Newly formed advisory group urges closer cooperation

The mortgage sector must come together to tackle climate change and add its voice to environmental policies affecting the housing industry, according to one of the prime movers behind a newly formed group.

Three of the UK’s biggest mortgage distributors – Legal & General, Sesame Bankhall Group and SimplyBiz Mortgages – last month announced a new collaborative venture called the Mortgage Climate Action Group. The group’s aim is to interpret new climate change legislation and “provide guidance and practical help” for industry advisers to ensure “they are well equipped to support UK consumers”.

Kevin Roberts, the director of Legal & General Mortgage Club, said in a statement that the mortgage market had a role to play in tackling global warming but the industry also needed to understand the impact “that any changes, from legislation to lending, could have on the sector”.

He said: “We believe that collaboration will be key to addressing this hugely important issue. We have already been working closely with lenders and will soon be able to deliver educational content, available as structured CPD pieces, centred on supporting the advice journey.

“But our aims extend beyond sharing practical guidance alone, and we are committed to ensuring advisers’ interests are represented among various government and trade bodies, while helping intermediary businesses develop their own sustainability guidelines.”

The three mortgage distributors, which reportedly accounted for more than £169bn worth of gross lending in 2021, are urging others across the industry to support the initiative. So far, they have already reportedly begun working with lenders and the Association of Mortgage Intermediaries (AMI).

According to the latest figures from the Department for Business, Energy and Industrial Strategy, the residential sector accounts for almost 21 per cent of the

country’s CO2 emissions, while the Office for National Statistics reports that fewer than half of homes in England and Wales are rated EPC ‘C’ or higher.

Speaking to Mortgage Introducer, Roberts gave more details about his reasons for starting the group. He said: “Everybody’s fighting for ‘their’ club, but at some point we’ve got to come together in a bigger format. There’s an opportunity here to show the market, the government and advisers that there’s a need to collaborate. People want to put their club shirt to one side and put their country shirt on.”

Asked what he hoped the club would achieve in practical terms, he said: “It can be a place for a regulator or a government … to speak to an industry – we can influence and be influenced.

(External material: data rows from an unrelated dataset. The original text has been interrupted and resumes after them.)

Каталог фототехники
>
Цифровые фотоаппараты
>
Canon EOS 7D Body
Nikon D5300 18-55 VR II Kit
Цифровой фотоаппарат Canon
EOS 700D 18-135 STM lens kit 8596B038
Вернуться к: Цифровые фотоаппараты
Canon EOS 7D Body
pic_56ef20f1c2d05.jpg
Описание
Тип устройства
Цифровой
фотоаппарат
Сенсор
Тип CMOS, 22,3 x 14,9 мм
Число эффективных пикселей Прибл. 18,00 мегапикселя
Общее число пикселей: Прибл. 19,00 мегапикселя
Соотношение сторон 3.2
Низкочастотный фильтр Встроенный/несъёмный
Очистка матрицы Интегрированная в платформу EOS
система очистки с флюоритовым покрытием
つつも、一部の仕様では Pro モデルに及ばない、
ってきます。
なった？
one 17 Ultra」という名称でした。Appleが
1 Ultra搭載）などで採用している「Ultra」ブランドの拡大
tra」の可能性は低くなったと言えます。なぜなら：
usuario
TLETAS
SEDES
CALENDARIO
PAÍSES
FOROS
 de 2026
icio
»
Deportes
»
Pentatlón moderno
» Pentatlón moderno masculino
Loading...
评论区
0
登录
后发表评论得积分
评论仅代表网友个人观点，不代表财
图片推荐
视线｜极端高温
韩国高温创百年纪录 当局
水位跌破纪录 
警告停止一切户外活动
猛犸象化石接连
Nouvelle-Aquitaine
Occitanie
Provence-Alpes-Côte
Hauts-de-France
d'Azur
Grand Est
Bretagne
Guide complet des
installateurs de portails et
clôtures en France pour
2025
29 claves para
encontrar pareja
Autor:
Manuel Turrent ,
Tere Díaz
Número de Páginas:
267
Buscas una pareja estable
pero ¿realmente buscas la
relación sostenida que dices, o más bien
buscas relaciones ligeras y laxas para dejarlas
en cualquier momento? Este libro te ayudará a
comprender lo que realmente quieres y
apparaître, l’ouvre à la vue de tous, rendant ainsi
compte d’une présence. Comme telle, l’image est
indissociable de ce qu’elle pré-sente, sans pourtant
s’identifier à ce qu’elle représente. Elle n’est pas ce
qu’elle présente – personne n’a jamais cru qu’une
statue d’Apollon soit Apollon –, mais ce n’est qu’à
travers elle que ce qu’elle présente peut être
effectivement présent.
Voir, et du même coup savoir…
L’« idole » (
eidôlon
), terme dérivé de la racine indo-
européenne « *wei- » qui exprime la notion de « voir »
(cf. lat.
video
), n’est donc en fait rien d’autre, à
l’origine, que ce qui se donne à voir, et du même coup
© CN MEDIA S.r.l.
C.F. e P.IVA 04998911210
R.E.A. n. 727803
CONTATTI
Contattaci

“Ultimately, what we’re trying to do is to advise, and we can condense that into some simple steps. For example, talking to your clients about EPC ratings. If you’re locking in a buytolet for five years, with regulations coming in it may change, so what position would your rental property be in in five years?

“We can be influencing software providers. Do we start having EPC ratings or sourcing systems on resource tools? It’s a place that can start influencing … driving the agenda.”

In a statement, the group also said that policies to tackle climate change had the potential “to make mortgages less accessible or even more expensive for some borrowers in the UK”. In that regard, Roberts said there was concern about the “unintended consequences” of environmentally friendly policies.

He said: “(People are getting) stuck in properties that are slowly going down in value and can’t move because of their EPC rating. Let’s take a step back and not have kneejerk, quickfire policies or regulations.”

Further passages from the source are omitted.